The Citi Interview
It is not the first time the bank has received high praise for its project bond business – having previously scooped IJGlobal’s bond arranger award for North and South America in 2019.
“The size and complexity of Citi’s deals merits recognition,” says one member of IJGlobal’s esteemed independent judging panel. “Not only did Citi secure financing, but also structured precedent-making innovative financial products.”
- This interview first appeared in IJGlobal Magazine, to access click here...
In 2020, Citi’s deal highlights ranged from sheer size – in the case of the nearly $8 billion debt capital raise for Galaxy Pipeline Assets – to deal structuring innovations such as a new solar revenue put, mezzanine finance facilities and green bonds. The year also marked the bank’s continued expansion into emerging markets and new subsectors of infrastructure.
“Institutional investors participating in infrastructure as an asset class has been the anchor on which our business has been built,” says Nasser Malik (pictured), managing director at Citigroup Global Markets in New York.
“We do lend to many projects, but we have always been the house that sponsors look to for how they can effectively tap the capital markets.”
The year of 2020 was a year like no other – seeing highly liquid markets contrasted with a historically challenging macroeconomic environment. Citi and its clients had to work through the volatility and uncertainty to close deals such as the financing against John Hancock’s interest in the Exelon Generation portfolio of 30 wind and solar assets across 13 US states.
Despite severe market volatility at the time of the offering – the deal closed on the broader market’s worst day since 2008 – the transaction was over 1.5x oversubscribed and priced significantly inside of guidance, enabling an upsize from the $127 million cover size. Citi acted as sole ratings adviser, sole structuring agent and sole placement agent on the deal.

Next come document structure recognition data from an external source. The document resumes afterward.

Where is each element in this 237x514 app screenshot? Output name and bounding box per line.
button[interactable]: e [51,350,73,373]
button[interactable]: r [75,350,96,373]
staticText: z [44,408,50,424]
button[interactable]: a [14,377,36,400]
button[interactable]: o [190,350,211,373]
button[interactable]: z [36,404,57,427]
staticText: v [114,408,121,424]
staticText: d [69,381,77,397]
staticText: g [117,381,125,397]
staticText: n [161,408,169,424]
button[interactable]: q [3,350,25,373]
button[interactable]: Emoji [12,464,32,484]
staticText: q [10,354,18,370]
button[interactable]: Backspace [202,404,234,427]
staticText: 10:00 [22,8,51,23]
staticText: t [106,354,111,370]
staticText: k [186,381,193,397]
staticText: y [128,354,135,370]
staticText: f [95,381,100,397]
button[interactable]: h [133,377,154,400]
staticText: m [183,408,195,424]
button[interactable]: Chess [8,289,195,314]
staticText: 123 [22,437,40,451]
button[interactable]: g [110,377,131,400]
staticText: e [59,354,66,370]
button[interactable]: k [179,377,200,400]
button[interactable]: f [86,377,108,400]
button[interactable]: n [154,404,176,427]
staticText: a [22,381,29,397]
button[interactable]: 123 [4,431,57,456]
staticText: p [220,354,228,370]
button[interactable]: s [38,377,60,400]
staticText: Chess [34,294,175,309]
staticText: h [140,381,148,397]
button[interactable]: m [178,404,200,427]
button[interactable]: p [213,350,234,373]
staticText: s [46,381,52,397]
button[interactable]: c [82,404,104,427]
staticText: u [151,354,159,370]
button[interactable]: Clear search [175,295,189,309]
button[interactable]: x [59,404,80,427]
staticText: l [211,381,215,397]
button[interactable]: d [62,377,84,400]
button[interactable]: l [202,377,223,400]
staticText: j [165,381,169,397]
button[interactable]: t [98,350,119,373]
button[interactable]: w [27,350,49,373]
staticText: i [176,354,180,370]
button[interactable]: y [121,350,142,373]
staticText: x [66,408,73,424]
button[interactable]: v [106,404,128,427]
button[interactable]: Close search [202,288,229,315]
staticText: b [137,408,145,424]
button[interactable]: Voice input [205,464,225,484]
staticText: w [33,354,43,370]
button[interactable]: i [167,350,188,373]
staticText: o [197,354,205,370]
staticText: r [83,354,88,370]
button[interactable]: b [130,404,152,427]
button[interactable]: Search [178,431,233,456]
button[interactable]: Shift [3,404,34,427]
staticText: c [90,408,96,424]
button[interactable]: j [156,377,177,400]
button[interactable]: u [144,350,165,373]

“It was a year of unusual times, unusual markets and unusual asset classes. These were all variables for how 2020 came together quite uniquely for Citi,” says Malik.

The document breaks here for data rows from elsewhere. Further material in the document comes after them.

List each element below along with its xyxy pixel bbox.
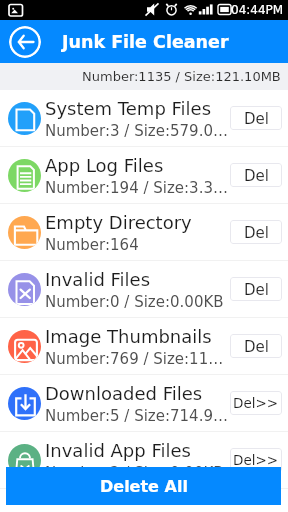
staticText: Del (244, 167, 269, 184)
staticText: System Temp Files (45, 98, 212, 119)
staticText: Number:164 (45, 236, 139, 253)
staticText: Del (244, 281, 269, 298)
button[interactable]: Del>> (230, 448, 282, 472)
button[interactable]: Del (230, 106, 282, 130)
button[interactable]: Back (9, 26, 41, 58)
staticText: Invalid App Files (45, 440, 191, 461)
staticText: Del (244, 110, 269, 127)
staticText: Empty Directory (45, 212, 192, 233)
staticText: Number:0 / Size:0.00KB (45, 293, 224, 310)
staticText: Number:5 / Size:714.9… (45, 407, 228, 424)
staticText: Junk File Cleaner (62, 32, 229, 52)
button[interactable]: Image Thumbnails (0, 318, 288, 374)
button[interactable]: Del (230, 220, 282, 244)
button[interactable]: Del (230, 334, 282, 358)
staticText: Del>> (233, 452, 279, 468)
staticText: Number:1135 / Size:121.10MB (82, 69, 281, 84)
staticText: Image Thumbnails (45, 326, 212, 347)
staticText: Del (244, 338, 269, 355)
staticText: Invalid Files (45, 269, 151, 290)
button[interactable]: Invalid Files (0, 261, 288, 317)
button[interactable]: System Temp Files (0, 90, 288, 146)
staticText: Number:769 / Size:116… (45, 350, 228, 367)
staticText: App Log Files (45, 155, 164, 176)
button[interactable]: Del>> (230, 391, 282, 415)
button[interactable]: App Log Files (0, 147, 288, 203)
button[interactable]: Downloaded Files (0, 375, 288, 431)
staticText: Number:2 / Size:0.00KB (45, 464, 224, 481)
staticText: Number:3 / Size:579.0… (45, 122, 228, 139)
button[interactable]: Empty Directory (0, 204, 288, 260)
staticText: Delete All (100, 477, 188, 496)
staticText: Downloaded Files (45, 383, 203, 404)
button[interactable]: Delete All (6, 467, 281, 505)
button[interactable]: Invalid App Files (0, 432, 288, 488)
staticText: Del>> (233, 395, 279, 411)
staticText: Del (244, 224, 269, 241)
staticText: Number:194 / Size:3.3… (45, 179, 228, 196)
button[interactable]: Del (230, 277, 282, 301)
staticText: 04:44PM (231, 3, 284, 17)
button[interactable]: Del (230, 163, 282, 187)
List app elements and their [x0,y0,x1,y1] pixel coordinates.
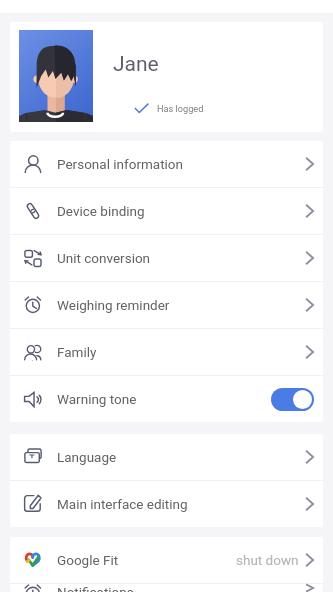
staticText: Weighing reminder [57,297,170,313]
button[interactable]: Jane [10,22,323,132]
staticText: Device binding [57,203,145,219]
staticText: Main interface editing [57,496,188,512]
button[interactable]: Personal information [10,141,323,187]
button[interactable]: Google Fit [10,537,323,583]
button[interactable]: Notifications [10,584,323,592]
staticText: Language [57,449,117,465]
button[interactable]: Warning tone [10,376,323,422]
staticText: Warning tone [57,391,137,407]
staticText: Has logged [157,103,204,114]
button[interactable]: Weighing reminder [10,282,323,328]
button[interactable]: Main interface editing [10,481,323,527]
button[interactable]: Warning tone toggle [271,388,314,411]
button[interactable]: Language [10,434,323,480]
button[interactable]: Family [10,329,323,375]
staticText: Notifications [57,584,134,592]
staticText: Unit conversion [57,250,151,266]
staticText: Google Fit [57,552,119,568]
button[interactable]: Unit conversion [10,235,323,281]
staticText: Family [57,344,97,360]
staticText: shut down [236,552,299,568]
staticText: Jane [113,52,159,77]
button[interactable]: Device binding [10,188,323,234]
staticText: Personal information [57,156,184,172]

“Notwithstanding a short pause at the very height of Covid-19, when the world just stood back, 2020 continued to see very robust transaction activity in the infrastructure space.”
In another noteworthy deal – Clearway Energy’s refinancing against its 50% interest in a 500MW+ solar project portfolio in Utah – Citi introduced a first-of-a-kind solar revenue put for the US private placement market. The product insures investors and lenders against the risk of potential lost revenues from the project.

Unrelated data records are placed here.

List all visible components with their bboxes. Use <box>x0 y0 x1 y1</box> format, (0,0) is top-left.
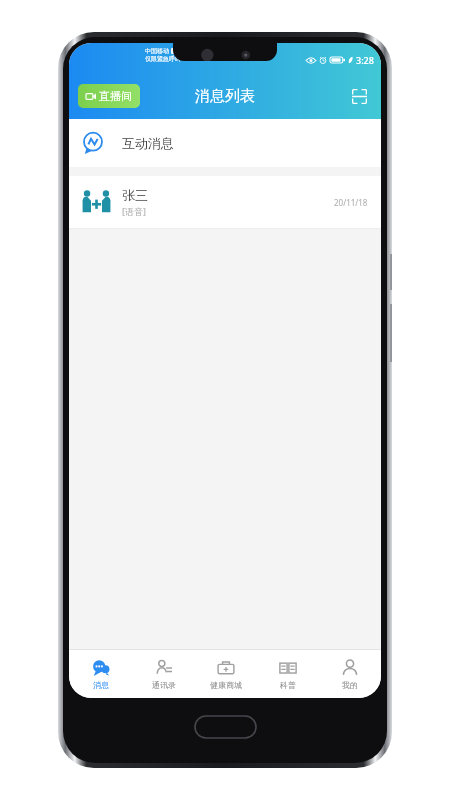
staticText: 消息 <box>93 680 109 690</box>
staticText: [语音] <box>122 205 146 217</box>
staticText: 我的 <box>342 680 358 690</box>
button[interactable]: Scan QR code <box>344 81 374 111</box>
staticText: 20/11/18 <box>334 197 368 208</box>
button[interactable]: 张三 <box>69 176 381 228</box>
button[interactable]: 互动消息 <box>69 119 381 167</box>
button[interactable]: 健康商城 <box>195 650 257 698</box>
staticText: 通讯录 <box>152 680 176 690</box>
button[interactable]: 消息 <box>69 650 132 698</box>
staticText: 消息列表 <box>195 87 255 106</box>
button[interactable]: 科普 <box>257 650 319 698</box>
staticText: 科普 <box>280 680 296 690</box>
button[interactable]: 通讯录 <box>132 650 195 698</box>
staticText: 仅限紧急呼叫 <box>145 55 181 63</box>
staticText: 健康商城 <box>210 680 242 690</box>
staticText: 互动消息 <box>122 135 174 151</box>
staticText: 张三 <box>122 187 148 203</box>
staticText: 中国移动 <box>145 47 169 55</box>
button[interactable]: 我的 <box>319 650 381 698</box>
button[interactable]: 直播间 <box>78 84 140 108</box>
staticText: 直播间 <box>99 89 132 103</box>
staticText: 3:28 <box>356 54 374 66</box>
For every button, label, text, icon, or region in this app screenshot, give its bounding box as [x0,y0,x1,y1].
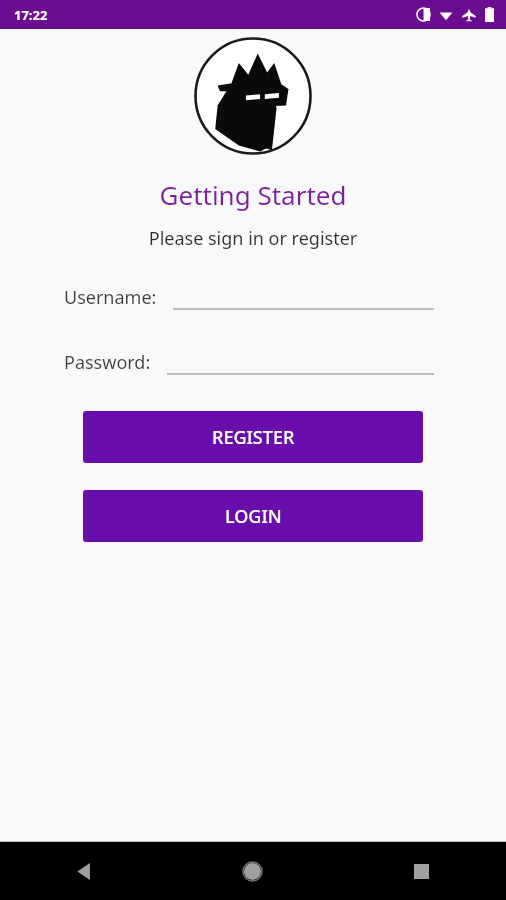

Citi also structured the transaction to leverage merchant cash flows via a robust analysis with respect to the balloon at maturity and PPA expiry. Proceeds were used to repay the existing bank backleverage facilities and to pay for swap breakage, transaction fees and expenses, the put premium, and to fund a distribution to the sponsor.
The Clearway deal reflects a wider trend of sponsors utilising nonrecourse financing to leverage minority and joint venture interests in contracted assets.
Another Citi deal from 2020 that cannot go unmentioned is Galaxy Pipeline Assets – the nearly $8 billion debt capital raise (part of which closed in early 2021) to refinance a consortium of infrastructure equity investors’ acquisition of a 49% stake in Abu Dhabi National Oil Company’s gas pipeline assets.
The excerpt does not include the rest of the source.